Your so talented!
I hear that comment often—and I’m truly grateful for it. Yes, I’m a professional visual artist, represented by some of the finest galleries across the West and Southwest. Before that, I spent two decades in Nashville, Tennessee, chasing the shimmering mirage of country music stardom. I’ve been a writer for as long as I can remember, too. But I’ve learned that every so-called gift demands its price.
While others spent their weekends at football, lost in video games, or unwinding by the pool with family and friends, I was alone in my studio—grinding, refining, reaching for something just out of sight. I practiced until my fingers ached, painted until dawn, and filled notebooks and that old word processor I inherited from my father with fragments of thought and possibility.

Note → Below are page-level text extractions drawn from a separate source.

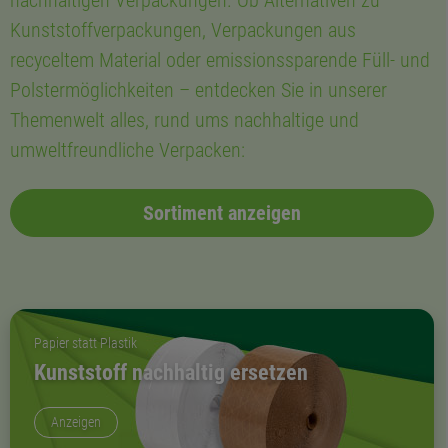
Kunststoffverpackungen, Verpackungen aus
recyceltem Material oder emissionssparende Füll- und
Polstermöglichkeiten – entdecken Sie in unserer
Themenwelt alles, rund ums nachhaltige und
umweltfreundliche Verpacken:
Sortiment anzeigen
Papier statt Plastik
Kunststoff nachhaltig ersetzen
Anzeigen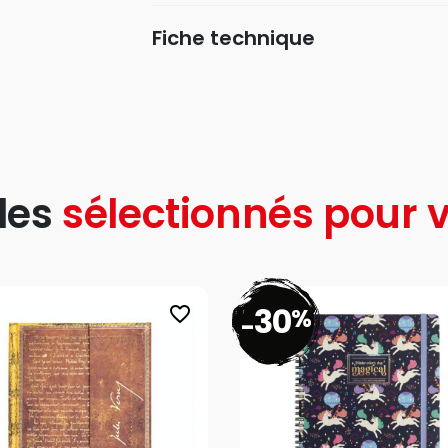
Fiche technique
les
sélectionnés pour v
30
%
favorite_border
-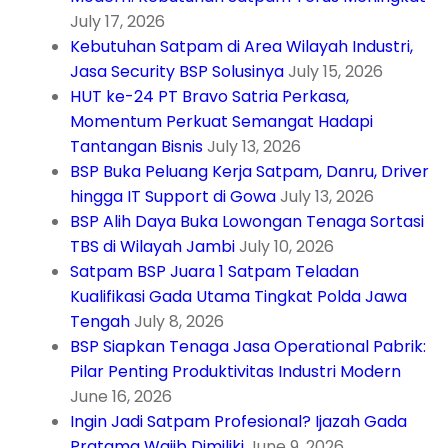
July 17, 2026
Kebutuhan Satpam di Area Wilayah Industri,
Jasa Security BSP Solusinya
July 15, 2026
HUT ke-24 PT Bravo Satria Perkasa,
Momentum Perkuat Semangat Hadapi
Tantangan Bisnis
July 13, 2026
BSP Buka Peluang Kerja Satpam, Danru, Driver
hingga IT Support di Gowa
July 13, 2026
BSP Alih Daya Buka Lowongan Tenaga Sortasi
TBS di Wilayah Jambi
July 10, 2026
Satpam BSP Juara 1 Satpam Teladan
Kualifikasi Gada Utama Tingkat Polda Jawa
Tengah
July 8, 2026
BSP Siapkan Tenaga Jasa Operational Pabrik:
Pilar Penting Produktivitas Industri Modern
June 16, 2026
Ingin Jadi Satpam Profesional? Ijazah Gada
Pratama Wajib Dimiliki
June 9, 2026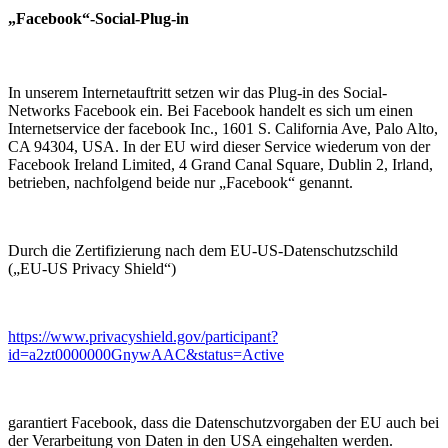
„Facebook“-Social-Plug-in
In unserem Internetauftritt setzen wir das Plug-in des Social-
Networks Facebook ein. Bei Facebook handelt es sich um einen
Internetservice der facebook Inc., 1601 S. California Ave, Palo Alto,
CA 94304, USA. In der EU wird dieser Service wiederum von der
Facebook Ireland Limited, 4 Grand Canal Square, Dublin 2, Irland,
betrieben, nachfolgend beide nur „Facebook“ genannt.
Durch die Zertifizierung nach dem EU-US-Datenschutzschild
(„EU-US Privacy Shield“)
https://www.privacyshield.gov/participant?
id=a2zt0000000GnywAAC&status=Active
garantiert Facebook, dass die Datenschutzvorgaben der EU auch bei
der Verarbeitung von Daten in den USA eingehalten werden.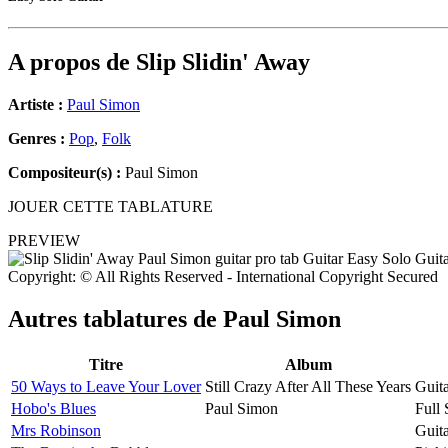
A propos de
Slip Slidin' Away
Artiste :
Paul Simon
Genres :
Pop
,
Folk
Compositeur(s) :
Paul Simon
JOUER CETTE TABLATURE
PREVIEW
Copyright: © All Rights Reserved - International Copyright Secured
Autres tablatures de
Paul Simon
Titre
Album
50 Ways to Leave Your Lover
Still Crazy After All These Years
Guit
Hobo's Blues
Paul Simon
Full 
Mrs Robinson
Guit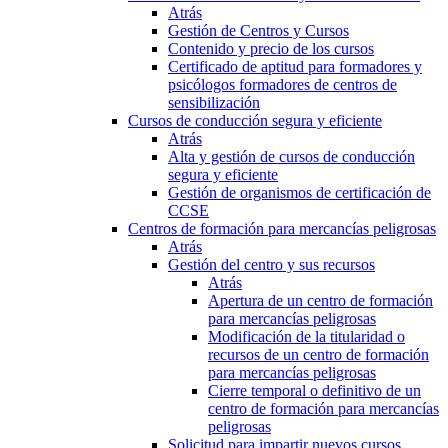
Atrás
Gestión de Centros y Cursos
Contenido y precio de los cursos
Certificado de aptitud para formadores y
psicólogos formadores de centros de
sensibilización
Cursos de conducción segura y eficiente
Atrás
Alta y gestión de cursos de conducción
segura y eficiente
Gestión de organismos de certificación de
CCSE
Centros de formación para mercancías peligrosas
Atrás
Gestión del centro y sus recursos
Atrás
Apertura de un centro de formación
para mercancías peligrosas
Modificación de la titularidad o
recursos de un centro de formación
para mercancías peligrosas
Cierre temporal o definitivo de un
centro de formación para mercancías
peligrosas
Solicitud para impartir nuevos cursos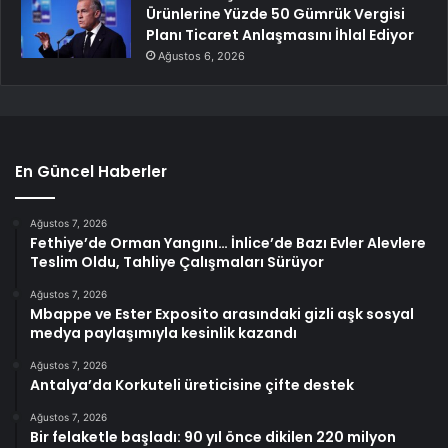
Ürünlerine Yüzde 50 Gümrük Vergisi
Planı Ticaret Anlaşmasını İhlal Ediyor
Ağustos 6, 2026
En Güncel Haberler
Ağustos 7, 2026
Fethiye’de Orman Yangını… İnlice’de Bazı Evler Alevlere
Teslim Oldu, Tahliye Çalışmaları Sürüyor
Ağustos 7, 2026
Mbappe ve Ester Exposito arasındaki gizli aşk sosyal
medya paylaşımıyla kesinlik kazandı
Ağustos 7, 2026
Antalya’da Korkuteli üreticisine çifte destek
Ağustos 7, 2026
Bir felaketle başladı: 90 yıl önce dikilen 220 milyon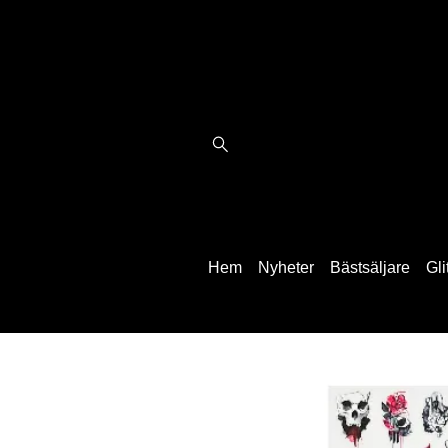
Hem
Nyheter
Bästsäljare
Gli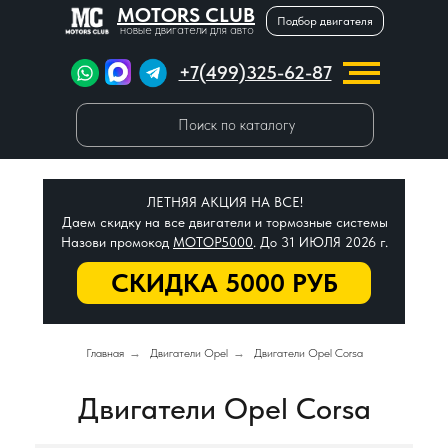
MOTORS CLUB
Подбор двигателя
новые двигатели для авто
+7(499)325-62-87
Поиск по каталогу
ЛЕТНЯЯ АКЦИЯ НА ВСЕ!
Даем скидку на все двигатели и тормозные системы
Назови промокод
МОТОР5000
. До 31 ИЮЛЯ 2026 г.
СКИДКА 5000 РУБ
Главная
→
Двигатели Opel
→
Двигатели Opel Corsa
Двигатели Opel Corsa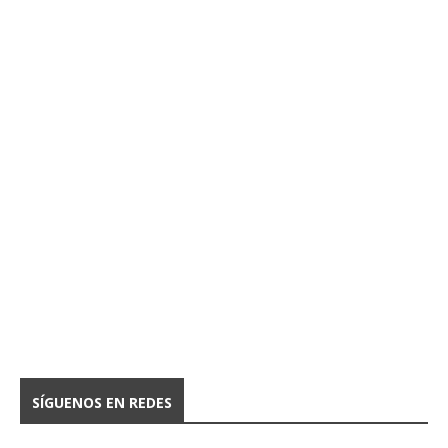
SÍGUENOS EN REDES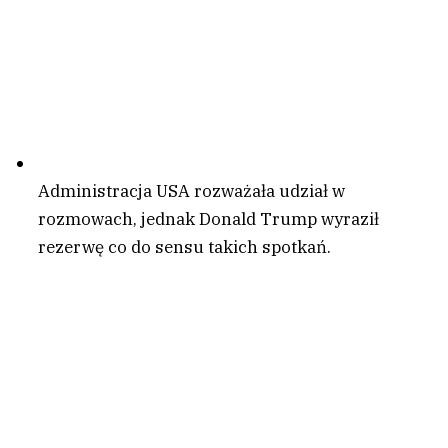
Administracja USA rozważała udział w
rozmowach, jednak Donald Trump wyraził
rezerwę co do sensu takich spotkań.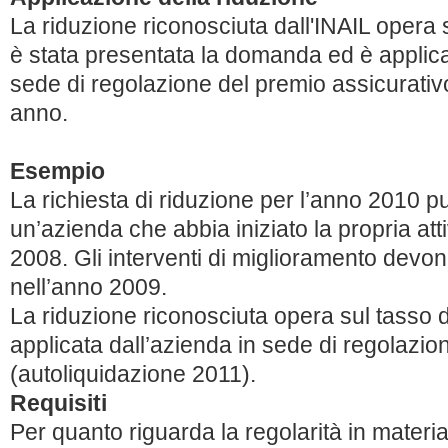
La riduzione riconosciuta dall'INAIL opera 
è stata presentata la domanda ed è applica
sede di regolazione del premio assicurativ
anno.
Esempio
La richiesta di riduzione per l’anno 2010 
un’azienda che abbia iniziato la propria atti
2008. Gli interventi di miglioramento devono
nell’anno 2009.
La riduzione riconosciuta opera sul tasso 
applicata dall’azienda in sede di regolazi
(autoliquidazione 2011).
Requisiti
Per quanto riguarda la regolarità in materia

In the pursuit of art, I neglected the gardens of many relationships, and some of them withered quietly over time. I chose solitude and the hunger to create over comfort, and though I’ve gained much, I’ve lost, too.

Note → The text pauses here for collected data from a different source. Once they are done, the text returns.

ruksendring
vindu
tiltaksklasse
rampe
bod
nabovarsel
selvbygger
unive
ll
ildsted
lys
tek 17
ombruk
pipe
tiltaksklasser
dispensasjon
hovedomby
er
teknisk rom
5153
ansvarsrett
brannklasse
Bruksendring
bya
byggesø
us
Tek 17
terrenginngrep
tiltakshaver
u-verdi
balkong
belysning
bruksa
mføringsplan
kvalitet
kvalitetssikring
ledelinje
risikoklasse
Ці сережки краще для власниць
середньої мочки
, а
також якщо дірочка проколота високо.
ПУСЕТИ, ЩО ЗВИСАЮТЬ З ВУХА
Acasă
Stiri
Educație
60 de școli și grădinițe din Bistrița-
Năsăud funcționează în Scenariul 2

Still, I believe our experiences—every joy, every heartbreak, every struggle—shape the contours of who we are. I don’t believe in talent; I believe in discipline, devotion, and sacrifice. There were countless times I longed to sit in the stands, to escape into a game, to simply be—but I made myself a promise: to leave nothing undone, nothing unsaid, nothing untried. Because you never know when your time card will be punched, and I want to meet that moment knowing I gave it everything I had.